Spotting Saturn

Saturn as it appears through a telescope
Saturn as it appears through a telescope

Of all the sights visible in a telescope, there is none so breathtaking as the planet Saturn. Simply put, it is magnificent. Saturn is surrounded by a series of icy rings that circle the planet, making it look like a lolo ball. Unfortunately a telescope is needed to see the rings. Even a small telescope of decent quality will do, and now is the perfect time to see the planet.

As Earth and Saturn orbit the sun, the angle of Saturn’s rings relative to the Earth changes. Back in 2009  the rings were edge on and so we’re not visible. Since then, the angle has been changing and the view of the rings improving and today they are perfect for viewing.

At the moment (mid June) Saturn rises in the south east at around 10 pm and is best placed for viewing at half one in the morning when it can be found directly south, 15 degrees above the horizon. You will know you are on the right track if you look to the right of it, and see a distinctly red star. This star is called Antares and is in the constellation Scorpius.
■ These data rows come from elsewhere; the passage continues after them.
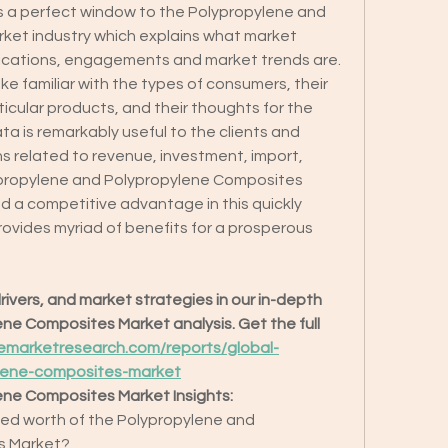
s a perfect window to the Polypropylene and 
et industry which explains what market 
plications, engagements and market trends are. 
ke familiar with the types of consumers, their 
cular products, and their thoughts for the 
ata is remarkably useful to the clients and 
s related to revenue, investment, import, 
propylene and Polypropylene Composites 
d a competitive advantage in this quickly 
rovides myriad of benefits for a prosperous 
ivers, and market strategies in our in-depth 
e Composites Market analysis. Get the full 
emarketresearch.com/reports/global-
lene-composites-market
ene Composites Market Insights:
ted worth of the Polypropylene and 
s Market?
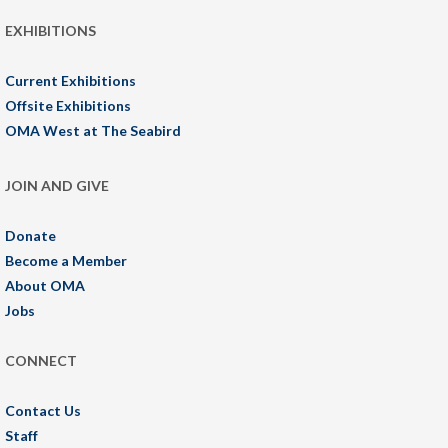
EXHIBITIONS
Current Exhibitions
Offsite Exhibitions
OMA West at The Seabird
JOIN AND GIVE
Donate
Become a Member
About OMA
Jobs
CONNECT
Contact Us
Staff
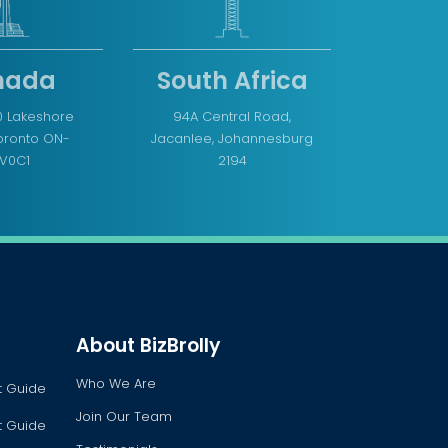
nada
South Africa
0 Lakeshore
94A Central Road,
Toronto ON-
Jacanlee, Johannesburg
V0C1
2194
About BizBrolly
Who We Are
t Guide
Join Our Team
t Guide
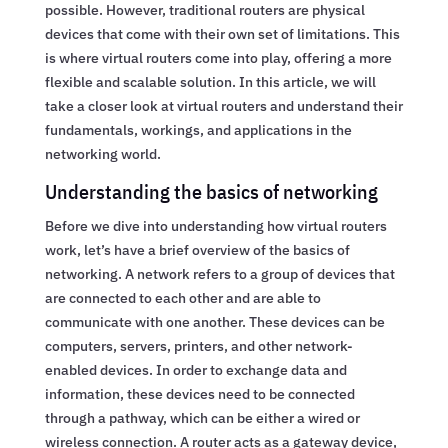
possible. However, traditional routers are physical
devices that come with their own set of limitations. This
is where virtual routers come into play, offering a more
flexible and scalable solution. In this article, we will
take a closer look at virtual routers and understand their
fundamentals, workings, and applications in the
networking world.
Understanding the basics of networking
Before we dive into understanding how virtual routers
work, let’s have a brief overview of the basics of
networking. A network refers to a group of devices that
are connected to each other and are able to
communicate with one another. These devices can be
computers, servers, printers, and other network-
enabled devices. In order to exchange data and
information, these devices need to be connected
through a pathway, which can be either a wired or
wireless connection. A router acts as a gateway device,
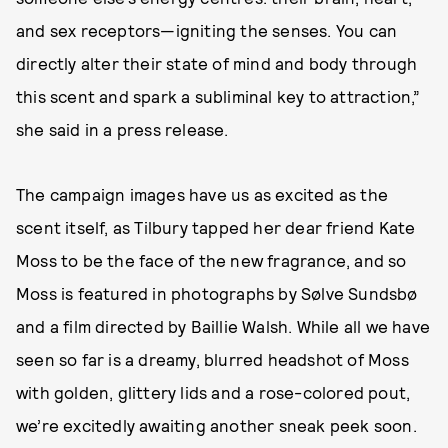
and sex receptors—igniting the senses. You can
directly alter their state of mind and body through
this scent and spark a subliminal key to attraction,”
she said in a press release.
The campaign images have us as excited as the
scent itself, as Tilbury tapped her dear friend Kate
Moss to be the face of the new fragrance, and so
Moss is featured in photographs by Sølve Sundsbø
and a film directed by Baillie Walsh. While all we have
seen so far is a dreamy, blurred headshot of Moss
with golden, glittery lids and a rose-colored pout,
we’re excitedly awaiting another sneak peek soon.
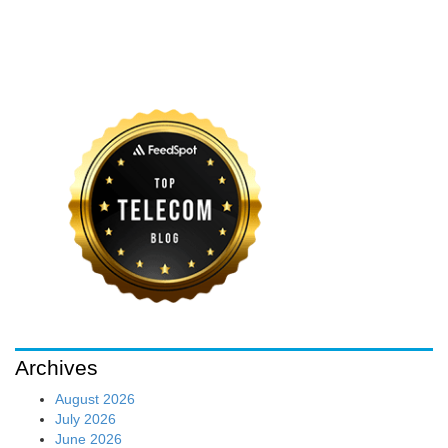
Archives
August 2026
July 2026
June 2026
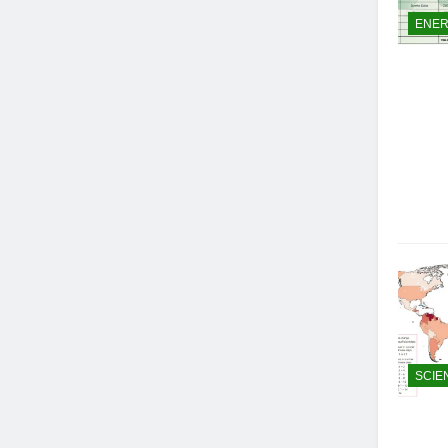
ENE
SCIE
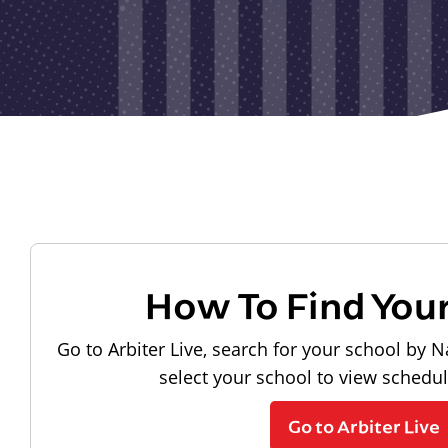
How To Find You
Go to Arbiter Live, search for your school by N
select your school to view schedu
Go to Arbiter Live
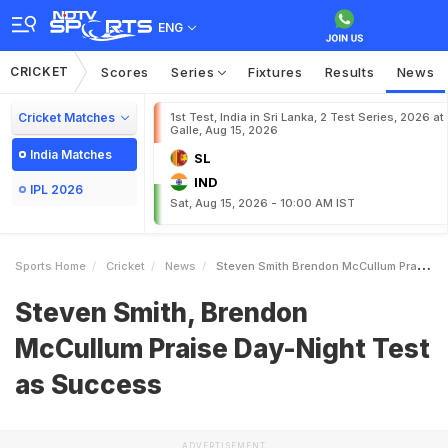
ENG
CRICKET
Scores
Series
Fixtures
Results
News
Cricket Matches
1st Test, India in Sri Lanka, 2 Test Series, 2026 at
Galle, Aug 15, 2026
India Matches
SL
IND
IPL 2026
Sat, Aug 15, 2026 - 10:00 AM IST
Sports Home
Cricket
News
Steven Smith Brendon McCullum Praise DayNight Test As Success
Steven Smith, Brendon
McCullum Praise Day-Night Test
as Success
ADVERTISEMENT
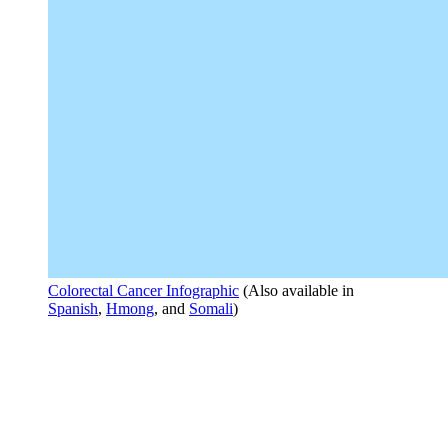
Colorectal Cancer Infographic
(Also available in
Spanish
,
Hmong
, and
Somali
)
Saturn is definitely worth observing if you have a telescope, because your first view of the planet is a wow moment that will stay with you forever. Even without a telescope, it’s worthwhile tracking it down. With larger telescopes the inky blackness of the gaps between the rings is visible and adds to the spectacle.

Everyone should see Saturn at least once through a telescope and with a number of free astronomy or planetarium apps available to track it down, it’s easier to do so than ever before.